Let's go through each answer choice and evaluate its potential effectiveness:
(A) Maintaining the quantity of oil imported at constant yearly levels: This option suggests keeping the oil import levels constant regardless of the price increase. While it may provide some stability in the short term, it does not address the underlying issue of high oil prices and may not be the most effective long-term solution.
(B) Increasing the number of oil tankers in its fleet: Increasing the number of oil tankers may help in terms of transportation logistics, but it does not directly address the economic impact of higher oil prices. It is unlikely to be the most effective solution in reducing the long-term economic impact.
(C) Suspending diplomatic relations with major oil-producing nations: Suspending diplomatic relations with major oil-producing nations may lead to political consequences and potential disruption in the oil supply chain. It is unlikely to be an effective long-term solution for reducing the economic impact of higher oil prices.

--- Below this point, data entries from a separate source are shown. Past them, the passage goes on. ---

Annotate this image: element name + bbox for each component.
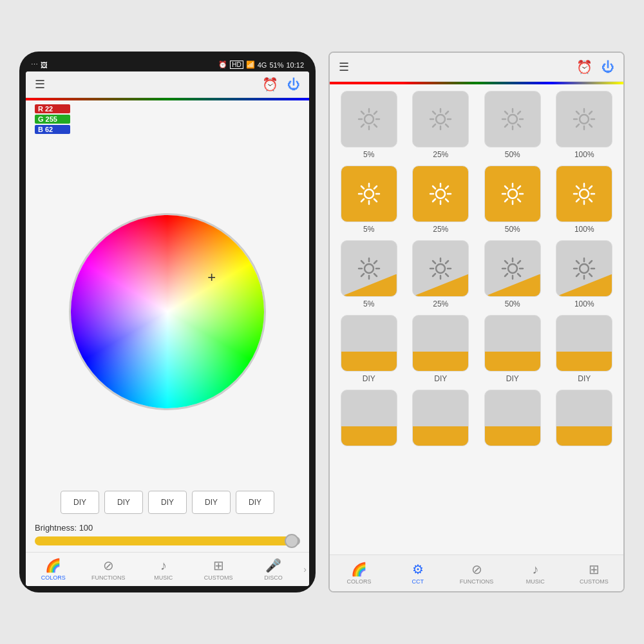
diy-button-4[interactable]: DIY	[192, 491, 231, 514]
functions-icon-right: ⊘	[471, 562, 482, 577]
gold-tile-5[interactable]	[341, 166, 397, 222]
nav-functions[interactable]: ⊘ FUNCTIONS	[80, 555, 135, 583]
svg-point-90	[508, 264, 517, 273]
nav-customs[interactable]: ⊞ CUSTOMS	[191, 555, 245, 583]
diy-tile-7[interactable]	[484, 390, 541, 446]
diy-tile-2[interactable]	[412, 315, 469, 372]
cct-diy-item[interactable]	[552, 390, 618, 446]
gray-tile-5[interactable]	[341, 91, 397, 147]
cct-item[interactable]: 100%	[552, 166, 618, 234]
nav-music[interactable]: ♪ MUSIC	[136, 556, 191, 583]
right-nav-functions[interactable]: ⊘ FUNCTIONS	[447, 558, 506, 589]
svg-line-59	[505, 186, 507, 189]
cct-diy-item[interactable]: DIY	[480, 315, 545, 383]
diy-button-5[interactable]: DIY	[236, 491, 274, 514]
split-tile-100[interactable]	[556, 240, 612, 297]
svg-line-53	[433, 199, 435, 202]
power-icon-right[interactable]: ⏻	[601, 60, 614, 75]
cct-label: 100%	[574, 150, 594, 159]
cct-item[interactable]: 50%	[480, 91, 545, 159]
color-wheel[interactable]: +	[71, 215, 264, 408]
diy-button-2[interactable]: DIY	[104, 491, 143, 514]
customs-icon: ⊞	[213, 558, 224, 573]
power-icon[interactable]: ⏻	[287, 77, 300, 92]
svg-line-43	[374, 186, 377, 189]
brightness-slider[interactable]	[35, 536, 300, 545]
svg-line-62	[505, 199, 507, 202]
gray-tile-100[interactable]	[556, 91, 612, 147]
gold-tile-100[interactable]	[556, 166, 612, 222]
right-nav-music[interactable]: ♪ MUSIC	[506, 558, 565, 589]
svg-line-87	[446, 274, 448, 276]
cct-item[interactable]: 25%	[408, 166, 474, 234]
svg-line-7	[374, 111, 377, 114]
alarm-icon-right[interactable]: ⏰	[576, 59, 592, 75]
gold-tile-50[interactable]	[484, 166, 541, 222]
diy-tile-5[interactable]	[341, 390, 397, 446]
right-nav-functions-label: FUNCTIONS	[460, 578, 494, 585]
cct-item[interactable]: 100%	[552, 240, 618, 308]
split-tile-5[interactable]	[341, 240, 397, 297]
brightness-thumb[interactable]	[285, 534, 299, 548]
hamburger-icon-right[interactable]: ☰	[339, 60, 349, 74]
gold-tile-25[interactable]	[412, 166, 469, 222]
cct-diy-item[interactable]: DIY	[408, 315, 474, 383]
svg-line-78	[374, 274, 377, 276]
sun-icon	[357, 182, 381, 205]
diy-button-1[interactable]: DIY	[61, 491, 99, 514]
cct-item[interactable]: 5%	[336, 240, 402, 308]
diy-tile-6[interactable]	[412, 390, 469, 446]
nav-colors-label: COLORS	[41, 574, 66, 581]
battery-icon: 51%	[269, 61, 283, 69]
diy-tile-label: DIY	[363, 374, 375, 383]
right-nav-cct[interactable]: ⚙ CCT	[388, 558, 447, 589]
diy-tile-8[interactable]	[556, 390, 612, 446]
svg-line-69	[589, 199, 592, 202]
clock-icon: ⏰	[218, 61, 227, 69]
cct-label: 100%	[574, 299, 594, 308]
cct-item[interactable]: 5%	[336, 91, 402, 159]
cct-scroll[interactable]: 5%	[330, 84, 623, 554]
svg-line-107	[576, 274, 579, 276]
cct-item[interactable]: 100%	[552, 91, 618, 159]
cct-diy-item[interactable]: DIY	[336, 315, 402, 383]
gray-tile-50[interactable]	[484, 91, 541, 147]
svg-line-50	[433, 186, 435, 189]
right-nav-colors[interactable]: 🌈 COLORS	[330, 558, 388, 589]
svg-line-44	[361, 199, 364, 202]
cct-diy-item[interactable]: DIY	[552, 315, 618, 383]
svg-line-14	[433, 111, 435, 114]
color-wheel-area[interactable]: +	[26, 138, 309, 486]
cct-item[interactable]: 25%	[408, 240, 474, 308]
diy-tile-3[interactable]	[484, 315, 541, 372]
gray-tile-25[interactable]	[412, 91, 469, 147]
cct-item[interactable]: 50%	[480, 166, 545, 234]
music-icon: ♪	[160, 558, 167, 573]
split-tile-25[interactable]	[412, 240, 469, 297]
cct-item[interactable]: 5%	[336, 166, 402, 234]
diy-tile-1[interactable]	[341, 315, 397, 372]
customs-icon-right: ⊞	[589, 562, 600, 577]
nav-colors[interactable]: 🌈 COLORS	[26, 555, 80, 583]
alarm-icon[interactable]: ⏰	[262, 77, 278, 92]
bottom-nav-right: 🌈 COLORS ⚙ CCT ⊘ FUNCTIONS ♪ MUSIC ⊞	[330, 554, 623, 591]
cct-diy-item[interactable]	[336, 390, 402, 446]
sun-icon	[429, 257, 452, 280]
hamburger-icon[interactable]: ☰	[35, 77, 45, 91]
rgb-labels: R 22 G 255 B 62	[26, 100, 309, 138]
cct-item[interactable]: 50%	[480, 240, 545, 308]
left-screen: ☰ ⏰ ⏻ R 22 G 255 B 62 + DIY DIY DIY	[26, 71, 309, 586]
diy-tile-4[interactable]	[556, 315, 612, 372]
cct-diy-item[interactable]	[480, 390, 545, 446]
right-nav-customs[interactable]: ⊞ CUSTOMS	[565, 558, 623, 589]
right-screen: ☰ ⏰ ⏻	[330, 53, 623, 591]
svg-line-6	[374, 124, 377, 127]
nav-disco[interactable]: 🎤 DISCO	[246, 555, 301, 583]
split-tile-50[interactable]	[484, 240, 541, 297]
cct-label: 100%	[574, 225, 594, 234]
rgb-g-label: G 255	[35, 115, 70, 124]
svg-line-70	[589, 186, 592, 189]
cct-item[interactable]: 25%	[408, 91, 474, 159]
diy-button-3[interactable]: DIY	[148, 491, 187, 514]
cct-diy-item[interactable]	[408, 390, 474, 446]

(D) Decreasing oil consumption through conservation: This option focuses on decreasing oil consumption through conservation measures. By promoting energy efficiency, developing alternative energy sources, and reducing dependence on oil, a country can lower its vulnerability to oil price shocks. This option aligns with the goal of reducing the long-term economic impact and is the most likely effective solution.
(E) Decreasing domestic production of oil: Decreasing domestic oil production might reduce the reliance on oil as an energy source but may not directly address the issue of higher oil prices. It could also have adverse effects on domestic employment and energy security. Therefore, it is less likely to be the most effective long-term solution.
In summary, option (D) - Decreasing oil consumption through conservation - is the most likely policy to reduce the long-term economic impact on an open-market nation of sharp and unexpected increases in international oil prices.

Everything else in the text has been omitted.